• What is expected:
Each entry should be restated word for word, with all pictures left out.

---+---

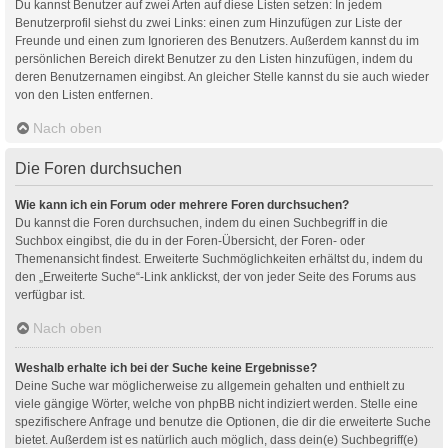
Du kannst Benutzer auf zwei Arten auf diese Listen setzen: In jedem
Benutzerprofil siehst du zwei Links: einen zum Hinzufügen zur Liste der
Freunde und einen zum Ignorieren des Benutzers. Außerdem kannst du im
persönlichen Bereich direkt Benutzer zu den Listen hinzufügen, indem du
deren Benutzernamen eingibst. An gleicher Stelle kannst du sie auch wieder
von den Listen entfernen.
Nach oben
Die Foren durchsuchen
Wie kann ich ein Forum oder mehrere Foren durchsuchen?
Du kannst die Foren durchsuchen, indem du einen Suchbegriff in die
Suchbox eingibst, die du in der Foren-Übersicht, der Foren- oder
Themenansicht findest. Erweiterte Suchmöglichkeiten erhältst du, indem du
den „Erweiterte Suche“-Link anklickst, der von jeder Seite des Forums aus
verfügbar ist.
Nach oben
Weshalb erhalte ich bei der Suche keine Ergebnisse?
Deine Suche war möglicherweise zu allgemein gehalten und enthielt zu
viele gängige Wörter, welche von phpBB nicht indiziert werden. Stelle eine
spezifischere Anfrage und benutze die Optionen, die dir die erweiterte Suche
bietet. Außerdem ist es natürlich auch möglich, dass dein(e) Suchbegriff(e)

---+---

• Result of the exercise:
Du kannst Benutzer auf zwei Arten auf diese Listen setzen: In jedem
Benutzerprofil siehst du zwei Links: einen zum Hinzufügen zur Liste der
Freunde und einen zum Ignorieren des Benutzers. Außerdem kannst du im
persönlichen Bereich direkt Benutzer zu den Listen hinzufügen, indem du
deren Benutzernamen eingibst. An gleicher Stelle kannst du sie auch wieder
von den Listen entfernen.
Nach oben
Die Foren durchsuchen
Wie kann ich ein Forum oder mehrere Foren durchsuchen?
Du kannst die Foren durchsuchen, indem du einen Suchbegriff in die
Suchbox eingibst, die du in der Foren-Übersicht, der Foren- oder
Themenansicht findest. Erweiterte Suchmöglichkeiten erhältst du, indem du
den „Erweiterte Suche“-Link anklickst, der von jeder Seite des Forums aus
verfügbar ist.
Nach oben
Weshalb erhalte ich bei der Suche keine Ergebnisse?
Deine Suche war möglicherweise zu allgemein gehalten und enthielt zu
viele gängige Wörter, welche von phpBB nicht indiziert werden. Stelle eine
spezifischere Anfrage und benutze die Optionen, die dir die erweiterte Suche
bietet. Außerdem ist es natürlich auch möglich, dass dein(e) Suchbegriff(e)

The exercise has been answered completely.